The future of money is mobile

Yet another post where I pretty much point you in the direction of a long-form piece elsewhere and say “go read”*; Wired UK is running an article on the imminent boom in mobile technologies in Africa.

Africa seems to be leapfrogging over the cable-infrastructure phase of internet adoption and going straight to the handset-centric model… and given the continent’s economy has continued to grow while the rest of the “developed” world has languished in recession, it’s not daft to imagine that the big developments in handset-as-platform will be happening there first. And given the causes of that afore-mentioned recession, peer-to-peer banking systems backed with a useable commodity (in this case airtime) are something we should surely be keeping a close eye on…

The devices have supplanted not just the country’s fixed-line telephony industry, but also the manner in which money is spent. Companies led by Vodafone’s mobile-payments giant M-PESA have filled the vacuum left by the moribund local banks in a country in which, according to the World Bank, around half the population live under the $1.25 (77p)-per-day poverty line. One such company is PesaPal, a web-and mobile-payment platform set up by Agosta Liko, 35, that integrates with Kenya’s main mobile-payment services.
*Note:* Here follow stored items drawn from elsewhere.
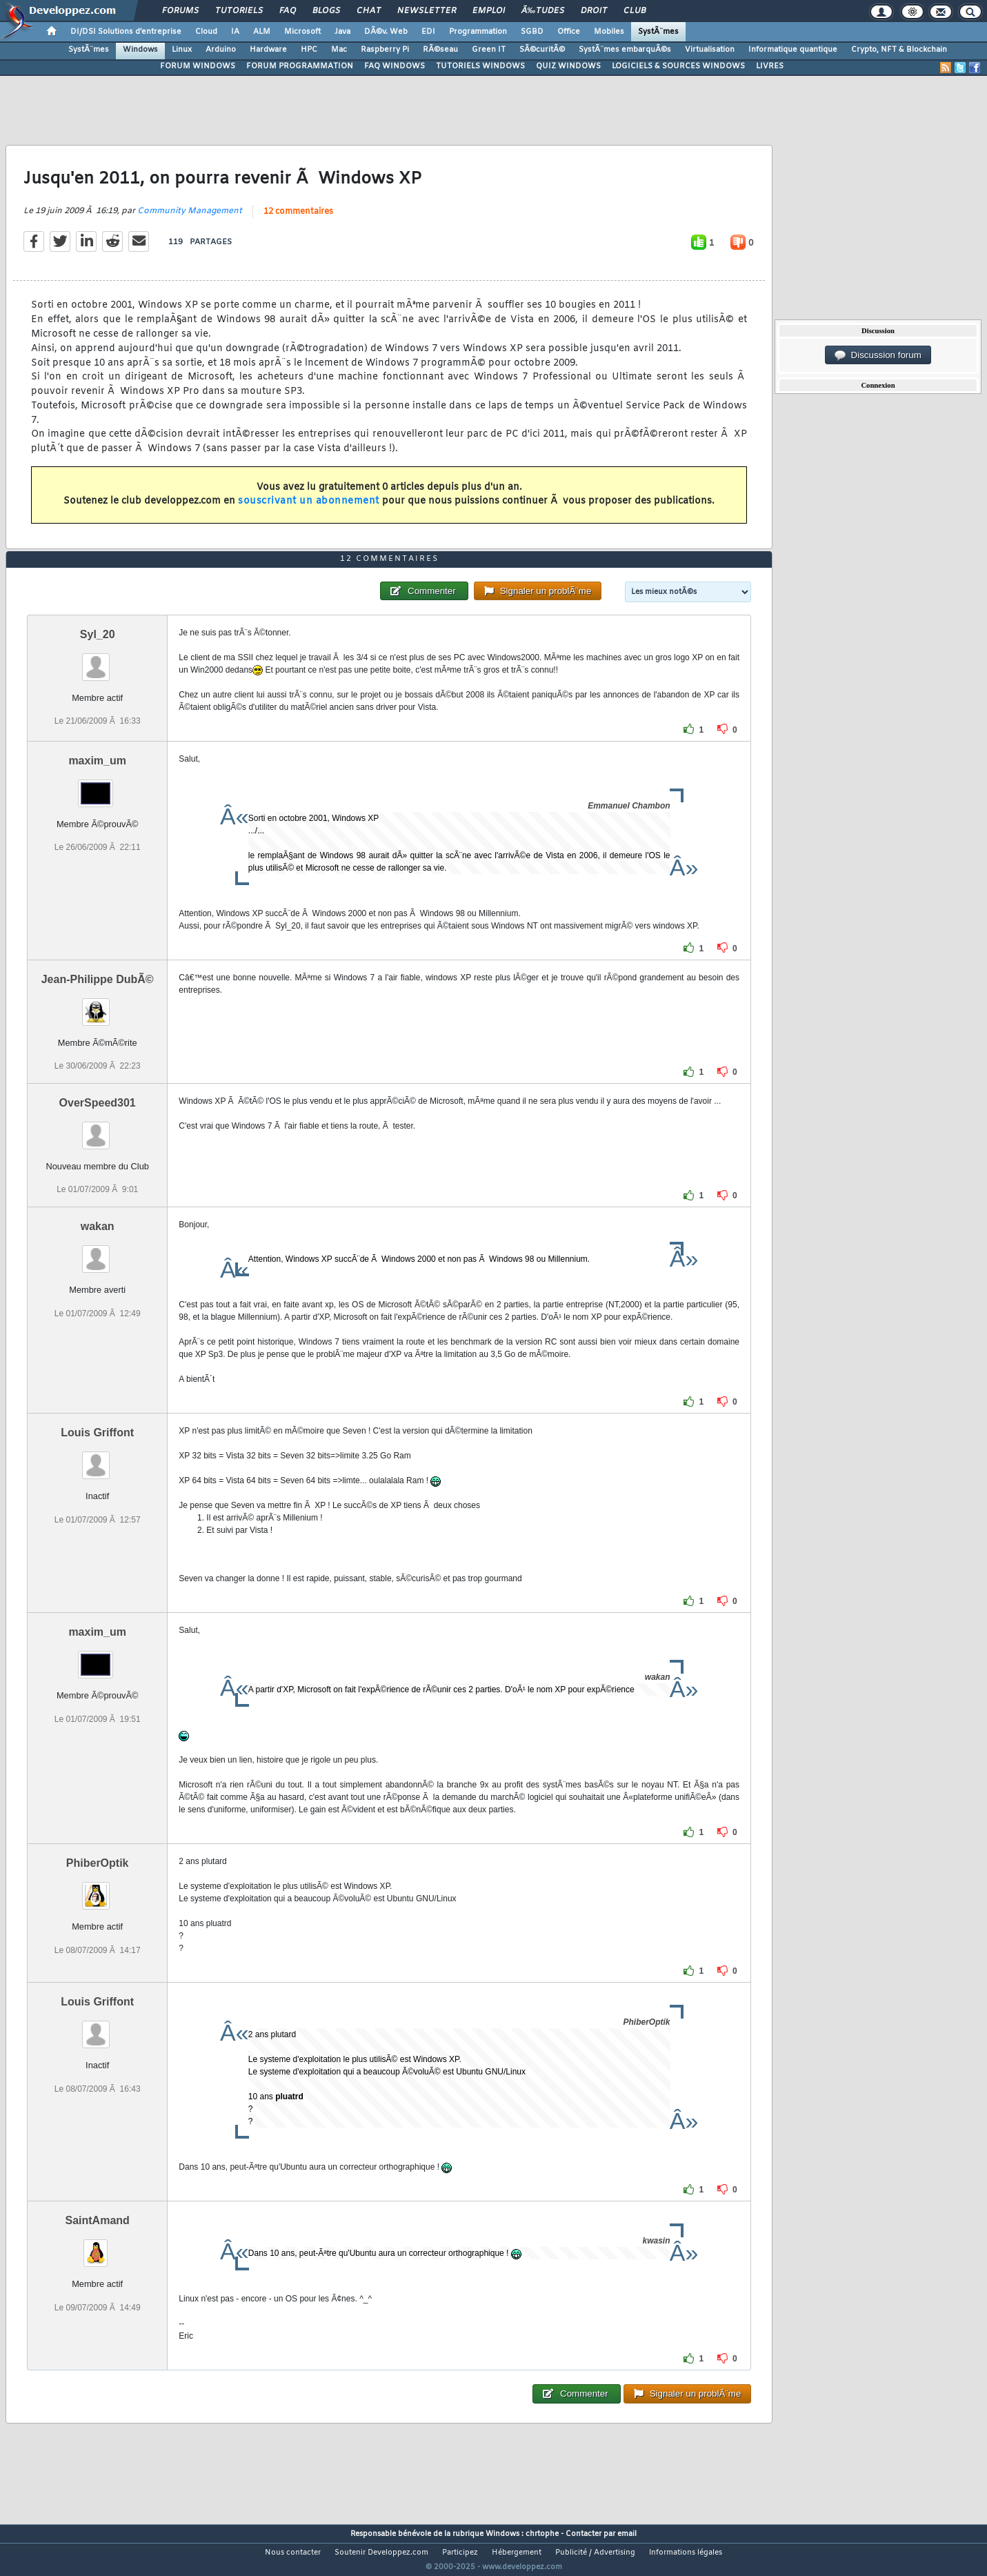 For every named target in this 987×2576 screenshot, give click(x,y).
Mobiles (609, 32)
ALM (261, 32)
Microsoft (302, 32)
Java (342, 32)
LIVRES (770, 66)
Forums (180, 11)
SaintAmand (98, 2246)
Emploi (488, 11)
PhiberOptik (97, 1889)
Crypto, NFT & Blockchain (899, 50)
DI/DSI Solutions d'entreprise (125, 32)
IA (235, 32)
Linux (182, 50)
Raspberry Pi (385, 50)
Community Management (189, 220)
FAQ (287, 11)
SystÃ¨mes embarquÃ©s (625, 50)
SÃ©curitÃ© (542, 50)
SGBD (532, 32)
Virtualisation (710, 50)
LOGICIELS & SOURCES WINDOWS (678, 66)
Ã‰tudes (543, 11)
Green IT (489, 50)
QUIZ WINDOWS (568, 66)
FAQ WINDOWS (394, 66)
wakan (97, 1252)
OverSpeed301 (97, 1129)
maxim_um (97, 786)
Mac (339, 50)
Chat (368, 11)
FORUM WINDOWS (197, 66)
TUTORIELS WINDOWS (480, 66)
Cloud (206, 32)
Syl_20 (97, 660)
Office (568, 32)
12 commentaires (298, 220)
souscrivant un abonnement (308, 510)
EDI (428, 32)
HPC (309, 50)
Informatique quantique (792, 50)
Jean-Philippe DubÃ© (97, 1005)
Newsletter (426, 11)
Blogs (326, 11)
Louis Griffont (97, 1459)
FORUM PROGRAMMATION (299, 66)
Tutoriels (239, 11)
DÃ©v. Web (386, 32)
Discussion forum (878, 355)
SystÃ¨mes (658, 32)
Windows (140, 50)
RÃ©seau (440, 50)
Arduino (221, 50)
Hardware (268, 50)
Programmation (478, 32)
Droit (593, 11)
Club (634, 11) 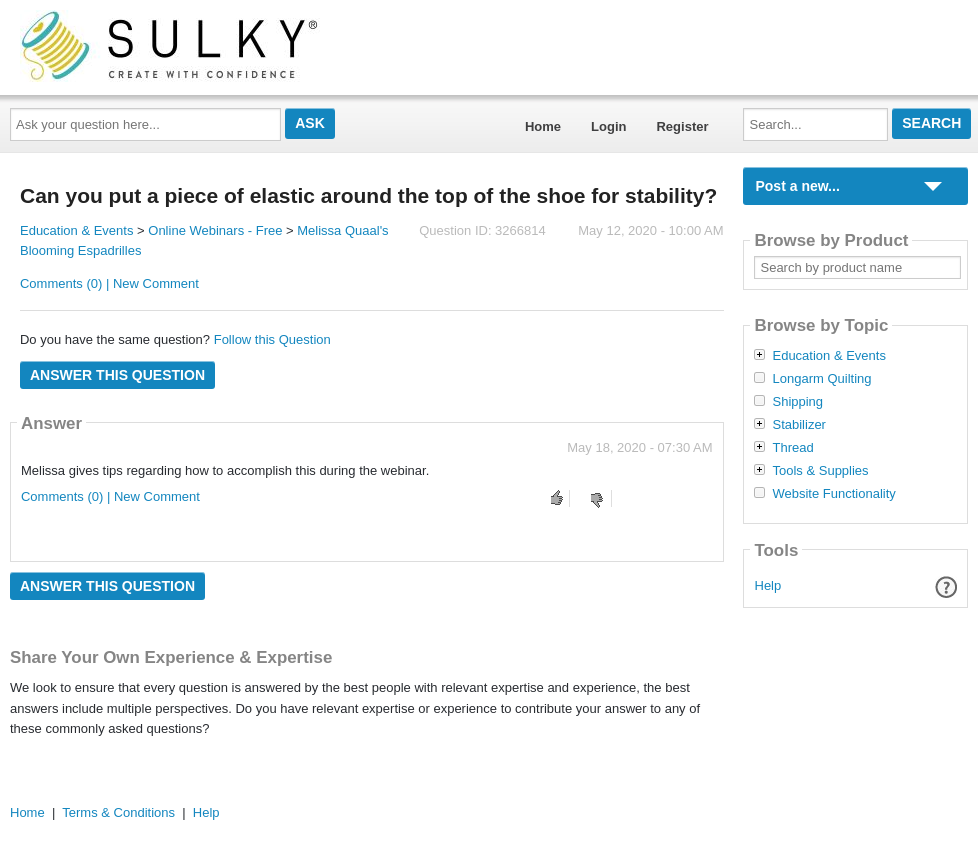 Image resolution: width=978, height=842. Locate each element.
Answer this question (117, 375)
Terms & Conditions (118, 812)
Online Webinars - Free (215, 230)
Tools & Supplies (820, 471)
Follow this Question (272, 339)
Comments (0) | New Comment (109, 283)
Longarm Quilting (821, 379)
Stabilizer (798, 425)
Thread (792, 448)
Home (543, 126)
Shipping (797, 402)
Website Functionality (833, 494)
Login (608, 126)
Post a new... (797, 186)
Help (768, 585)
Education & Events (76, 230)
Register (682, 126) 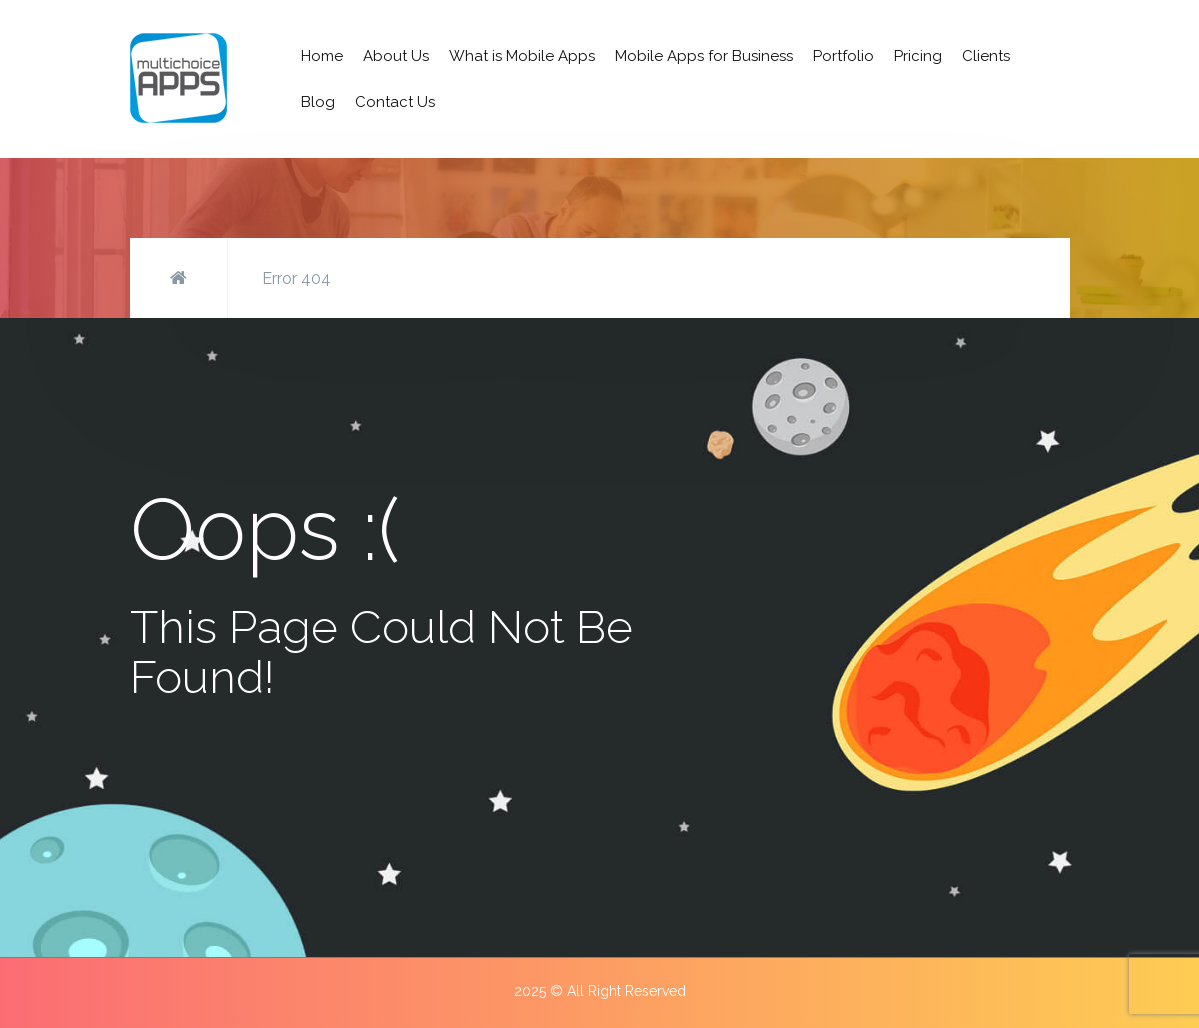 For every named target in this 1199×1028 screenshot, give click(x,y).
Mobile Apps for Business (704, 56)
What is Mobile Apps (522, 56)
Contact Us (395, 102)
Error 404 (296, 278)
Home (322, 56)
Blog (318, 102)
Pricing (918, 56)
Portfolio (843, 56)
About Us (396, 56)
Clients (986, 56) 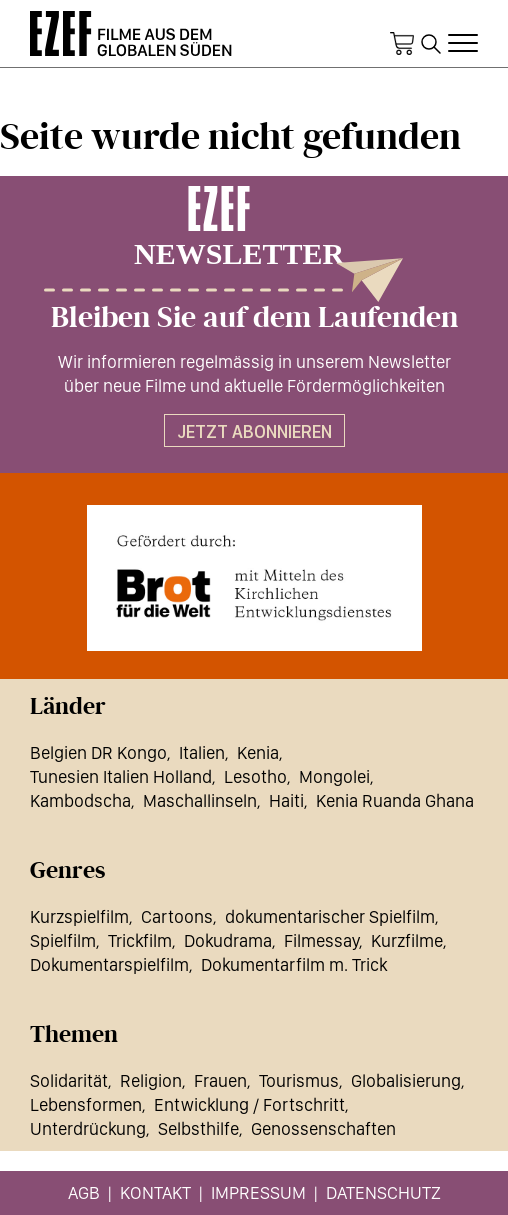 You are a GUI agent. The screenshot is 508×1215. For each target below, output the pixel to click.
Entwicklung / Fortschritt (249, 1104)
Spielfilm (63, 940)
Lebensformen (86, 1104)
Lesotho (255, 776)
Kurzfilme (407, 940)
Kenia (258, 752)
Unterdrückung (88, 1128)
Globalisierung (406, 1080)
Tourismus (299, 1080)
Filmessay (321, 940)
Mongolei (334, 776)
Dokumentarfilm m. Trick (294, 964)
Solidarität (69, 1080)
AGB (84, 1192)
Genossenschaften (323, 1128)
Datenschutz (383, 1192)
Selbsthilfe (198, 1128)
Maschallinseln (200, 800)
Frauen (220, 1080)
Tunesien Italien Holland (121, 776)
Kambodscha (80, 800)
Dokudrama (228, 940)
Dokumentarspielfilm (109, 964)
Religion (151, 1080)
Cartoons (177, 916)
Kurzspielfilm (79, 916)
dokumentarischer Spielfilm (330, 916)
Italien (202, 752)
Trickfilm (140, 940)
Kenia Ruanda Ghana (395, 800)
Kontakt (155, 1192)
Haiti (286, 800)
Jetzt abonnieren (254, 431)
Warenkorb (402, 44)
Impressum (258, 1192)
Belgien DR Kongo (98, 752)
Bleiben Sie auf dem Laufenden (254, 318) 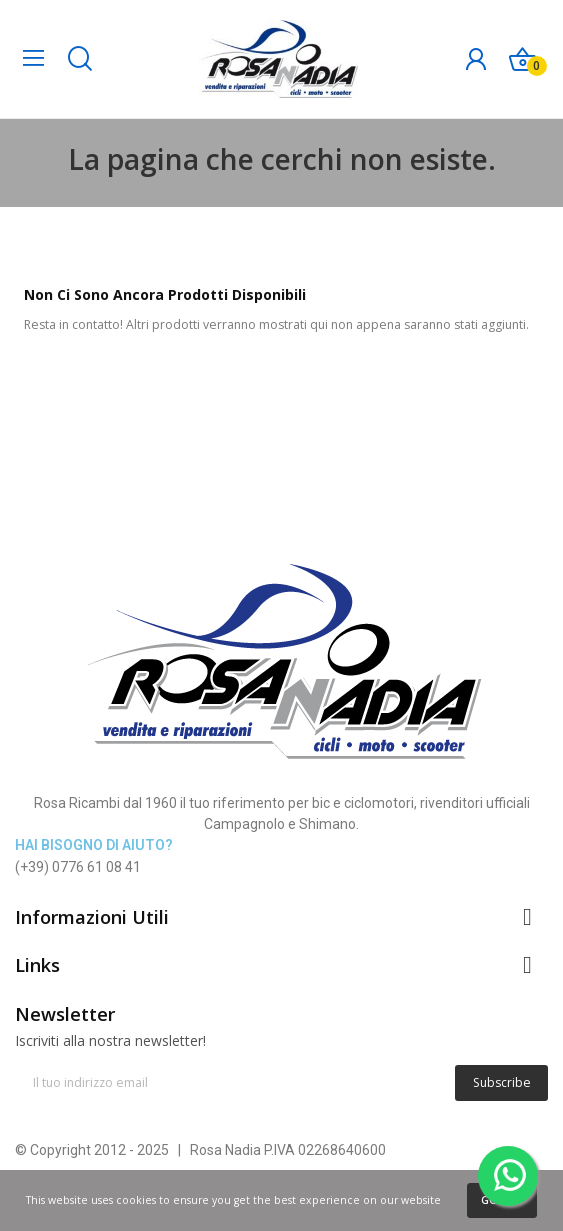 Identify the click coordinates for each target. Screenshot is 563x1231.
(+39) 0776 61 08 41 (78, 867) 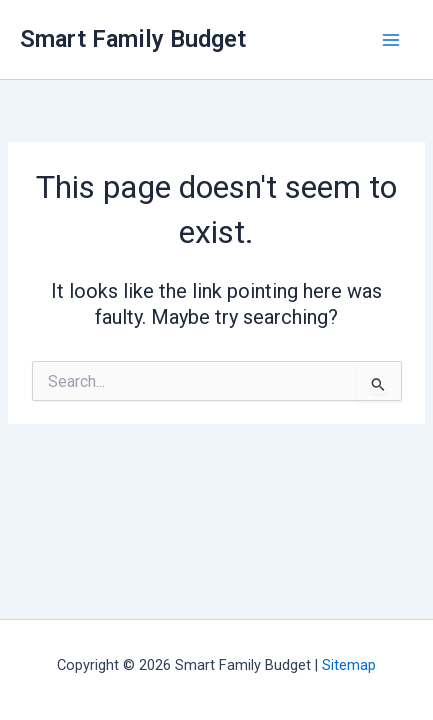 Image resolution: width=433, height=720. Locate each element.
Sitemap (349, 665)
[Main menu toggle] (391, 39)
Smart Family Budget (133, 39) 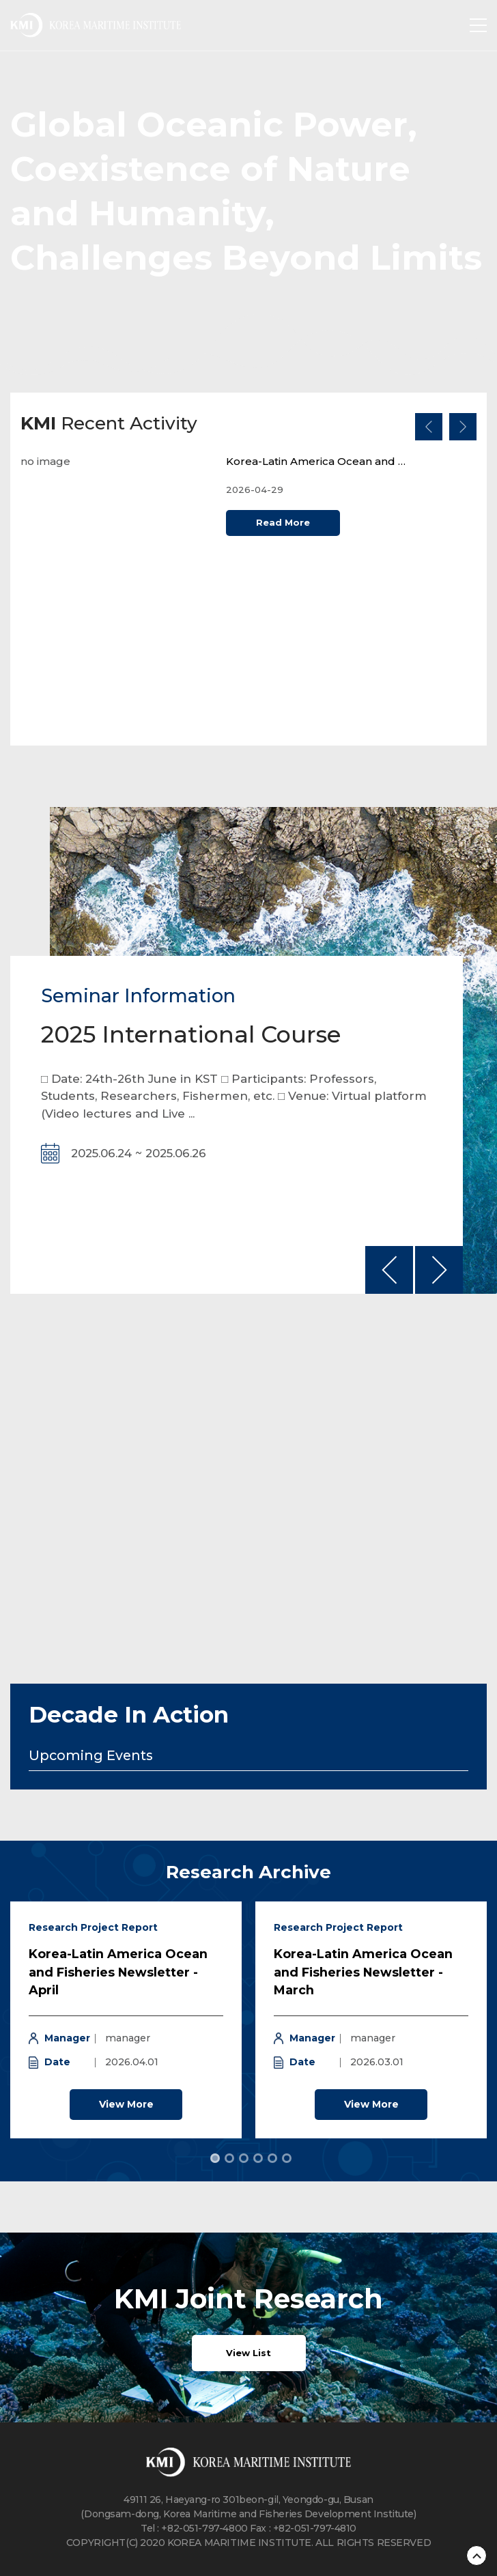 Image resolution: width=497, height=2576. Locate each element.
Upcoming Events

M-PESA (M for mobile; “pesa” is Swahili for money) emerged from a joint project between the UK’s Department for International Development and local operator Safaricom. Its model was to use the existing network of mobile-credit sellers that had sprung up in petrol stations, general stores and bars across the country. People were already exchanging airtime as a way of transferring money. M-PESA formalised the value exchange, turning thousands of sales agents into micro bank branches and millions of mobile phones into wire-transfer services. Users can store up to 50,000 shillings (£350) in their account, with Safaricom taking a transaction fee of between 30 and 150 shillings whenever a user sends money. In 2010 there were 9.5 million M-PESA accounts, compared to 8 million traditional bank accounts in Kenya.

On a similar note, the Stateside version of Wired reports that PayPal are making their own move into the mobile payments sphere with an Android app that will let you transfer money by tapping two enabled phones together. Exactly what use that will be in countries where person to person transactions have become rare and inherently suspect, I have no idea – perhaps that situation will be reversed somewhat by these developments? – but it’s a sufficiently striking bit of symbolism that I want to buy something off some random phone-toting stranger right now, just so I can try it out.

[ * Oh, you want excuses? Well, I have a fuzzy head from what I suspect will be a festival-season plague caught from one or another of my friends who went to Sonisphere. And, um, I may be reading a lot of stuff about EVE, which is pretty fascinating down-the-rabbithole stuff. So, yeah. There you go. ]

2 thoughts on “The future of money is mobile”

  1. These financial transactors are terrified of (anything such as) BitCoin. They move fast now they still can. I like to thing this outdated scum of the earth ‘financial institutions’ are behind the curve but I am undecided. I’d love to see value management in the hands of the people. Maybe not even money –

    a system that attributes value separate from money, attributed by normal people. Democratic money, that by virtue of its nature cannot be controlled by governments or financial institutions or inflatory scams. Or leave large masses out in the cold.